Quest'anno ha già dimostrato che i dati sono a rischio aggiuntivo a causa del numero crescente di violazioni dei dati tra giganti della tecnologia, aziende sanitarie e altro ancora. La domanda ora è come possono le aziende proteggersi dalla sorveglianza dei dati quando non possono controllare o addirittura sapere fino a che punto è arrivata la sorveglianza aggiuntiva?
Cosa puoi fare per combattere la sorveglianza dei dati
Anche se non puoi aspettarti che i tuoi dipendenti si liberino dei loro dispositivi domestici intelligenti, puoi assicurarti che gli strumenti software aziendali che stai utilizzando siano trasparenti e chiari sulle loro politiche sulla privacy dei dati. Quando ti prendi il tempo per leggere la stampa fine, potresti scoprire che alcuni degli strumenti più popolari hanno pratiche di raccolta dati molto aggressive che potrebbero non corrispondere ai valori delle tue aziende. Soprattutto se la tua azienda si occupa di dati sensibili.
Un'altra pratica importante per combattere la sorveglianza dei dati è assicurarsi che il software che stai utilizzando non venda i tuoi dati aziendali a terzi. Inoltre, ti consigliamo di adottare politiche per rafforzare la sicurezza del tuo lavoro remoto, ad esempio utilizzando la crittografia per bloccare l'accesso di utenti non autorizzati e assicurarti che le informazioni aziendali importanti non cadano nelle mani sbagliate.

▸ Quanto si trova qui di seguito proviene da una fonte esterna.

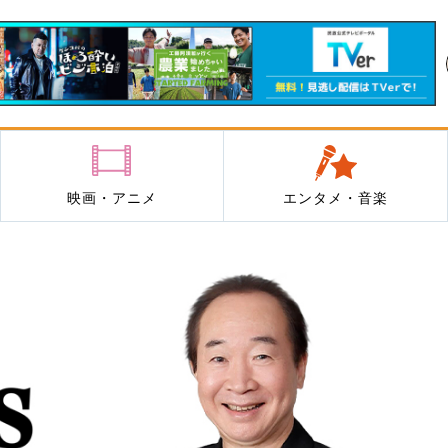
映画・アニメ
エンタメ・音楽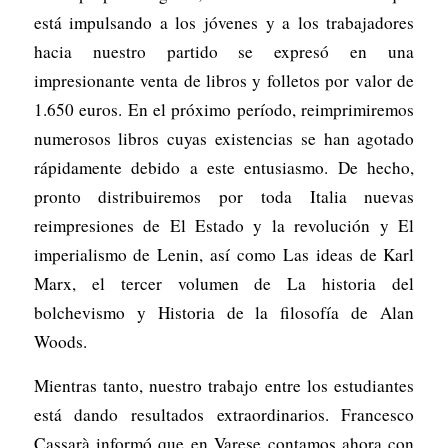
está impulsando a los jóvenes y a los trabajadores
hacia nuestro partido se expresó en una
impresionante venta de libros y folletos por valor de
1.650 euros. En el próximo período, reimprimiremos
numerosos libros cuyas existencias se han agotado
rápidamente debido a este entusiasmo. De hecho,
pronto distribuiremos por toda Italia nuevas
reimpresiones de
El Estado y la revolución
y
El
imperialismo
de Lenin, así como
Las ideas de Karl
Marx
, el tercer volumen de
La historia del
bolchevismo
y
Historia de la filosofía
de Alan
Woods.
Mientras tanto, nuestro trabajo entre los estudiantes
está dando resultados extraordinarios. Francesco
Cassarà informó que en Varese contamos ahora con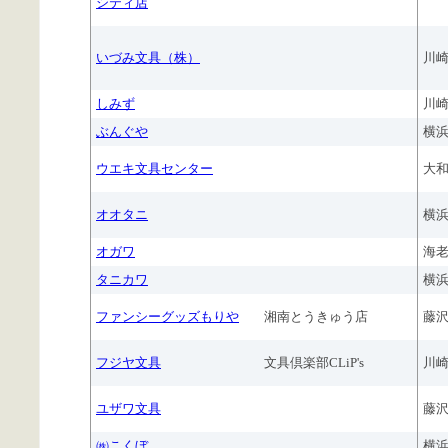
シティ店
いづみ文具（株）
川
しみず
川
ぶんぐや
横
ウエキ文具センター
大
オオタニ
横
オガワ
海
タニカワ
横
ファンシーグッズもりや
湘南とうきゅう店
藤
フジヤ文具
文具倶楽部CLiP's
川
ユザワ文具
藤
㈱こくぼ
横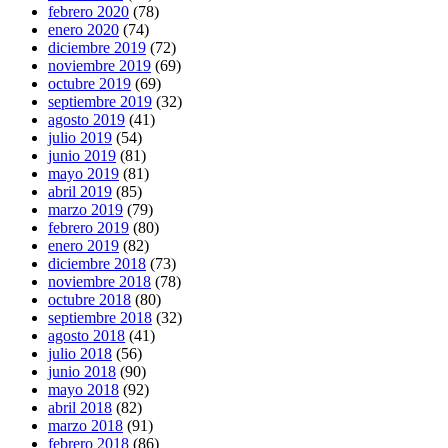
febrero 2020
(78)
enero 2020
(74)
diciembre 2019
(72)
noviembre 2019
(69)
octubre 2019
(69)
septiembre 2019
(32)
agosto 2019
(41)
julio 2019
(54)
junio 2019
(81)
mayo 2019
(81)
abril 2019
(85)
marzo 2019
(79)
febrero 2019
(80)
enero 2019
(82)
diciembre 2018
(73)
noviembre 2018
(78)
octubre 2018
(80)
septiembre 2018
(32)
agosto 2018
(41)
julio 2018
(56)
junio 2018
(90)
mayo 2018
(92)
abril 2018
(82)
marzo 2018
(91)
febrero 2018
(86)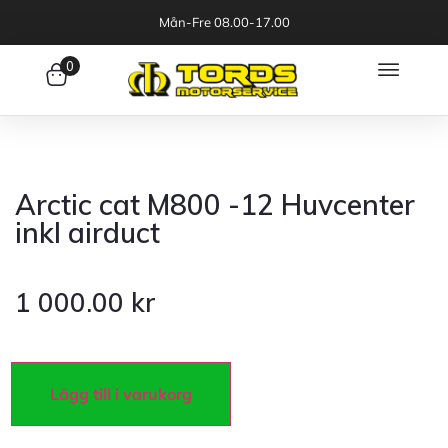
Mån-Fre 08.00-17.00
0
Arctic cat M800 -12 Huvcenter
inkl airduct
1 000.00
kr
Lägg till i varukorg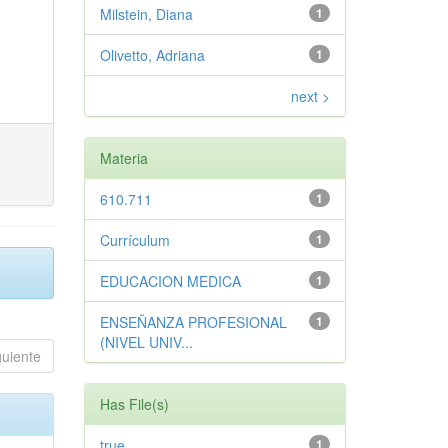
Milstein, Diana
1
Olivetto, Adriana
1
next >
Materia
610.711
1
Currículum
1
EDUCACION MEDICA
1
ENSEÑANZA PROFESIONAL
1
(NIVEL UNIV...
guiente
Has File(s)
true
1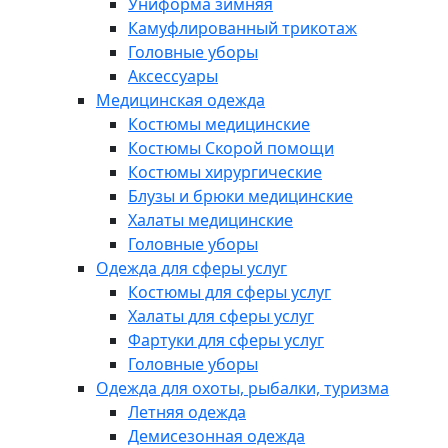
Униформа зимняя
Камуфлированный трикотаж
Головные уборы
Аксессуары
Медицинская одежда
Костюмы медицинские
Костюмы Скорой помощи
Костюмы хирургические
Блузы и брюки медицинские
Халаты медицинские
Головные уборы
Одежда для сферы услуг
Костюмы для сферы услуг
Халаты для сферы услуг
Фартуки для сферы услуг
Головные уборы
Одежда для охоты, рыбалки, туризма
Летняя одежда
Демисезонная одежда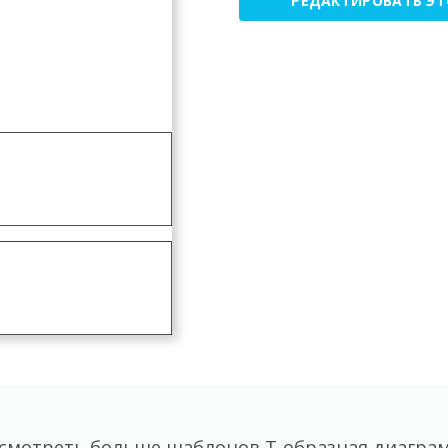
РЕДАКТИРОВАТЬ Э
смотреть больше шаблонов Т-образная диагра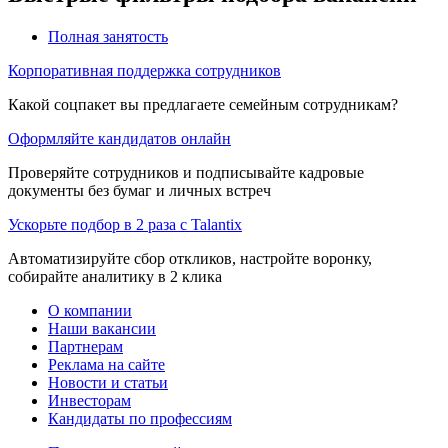
Полная занятость
Корпоративная поддержка сотрудников
Какой соцпакет вы предлагаете семейным сотрудникам?
Оформляйте кандидатов онлайн
Проверяйте сотрудников и подписывайте кадровые
документы без бумаг и личных встреч
Ускорьте подбор в 2 раза с Talantix
Автоматизируйте сбор откликов, настройте воронку,
собирайте аналитику в 2 клика
О компании
Наши вакансии
Партнерам
Реклама на сайте
Новости и статьи
Инвесторам
Кандидаты по профессиям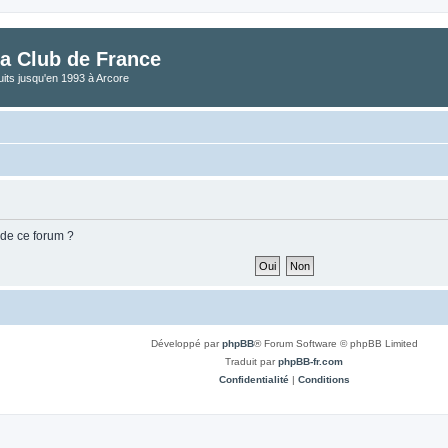
a Club de France
its jusqu'en 1993 à Arcore
 de ce forum ?
Développé par
phpBB
® Forum Software © phpBB Limited
Traduit par
phpBB-fr.com
Confidentialité
|
Conditions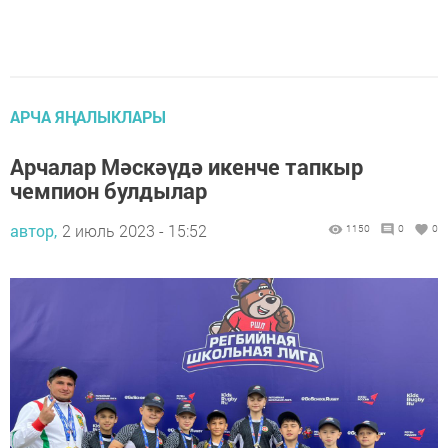
АРЧА ЯҢАЛЫКЛАРЫ
Арчалар Мәскәүдә икенче тапкыр
чемпион булдылар
автор,
2 июль 2023 - 15:52
1150
0
0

Sfortunatamente, la maggior parte degli strumenti non rende queste politiche sulla privacy molto facili da capire, il che significa che le aziende devono assumersi la responsabilità di fare la ricerca e determinare se le tecnologie che utilizzano proteggono i loro dati o ne fanno un uso improprio. Man mano che vengono alla luce più problemi di privacy e pratiche scorrette dei dati, i governi stanno definendo leggi più severe e regolamenti più elevati che aiuteranno, ma non è abbastanza.
Oltre a leggere i caratteri piccoli, educare i dipendenti e adottare forti misure di sicurezza, le aziende devono lottare per una maggiore trasparenza e un discorso aperto su come vengono raccolti i dati e per quale scopo. È importante riconoscere che i dati potrebbero dover essere raccolti per alcuni scopi affinché la tecnologia funzioni in modo efficace, ma che i dati dovrebbero essere presi in prestito e mai di proprietà di un'altra società.
Attraverso l'istruzione e l'attenzione all'eliminazione della sorveglianza dei dati subdola attraverso solide pratiche sulla privacy, le aziende e i dipendenti possono mantenere le proprie informazioni al sicuro e limitare gli occhi e le orecchie che la tecnologia ha sulle nostre case e aziende, prima che sia troppo tardi.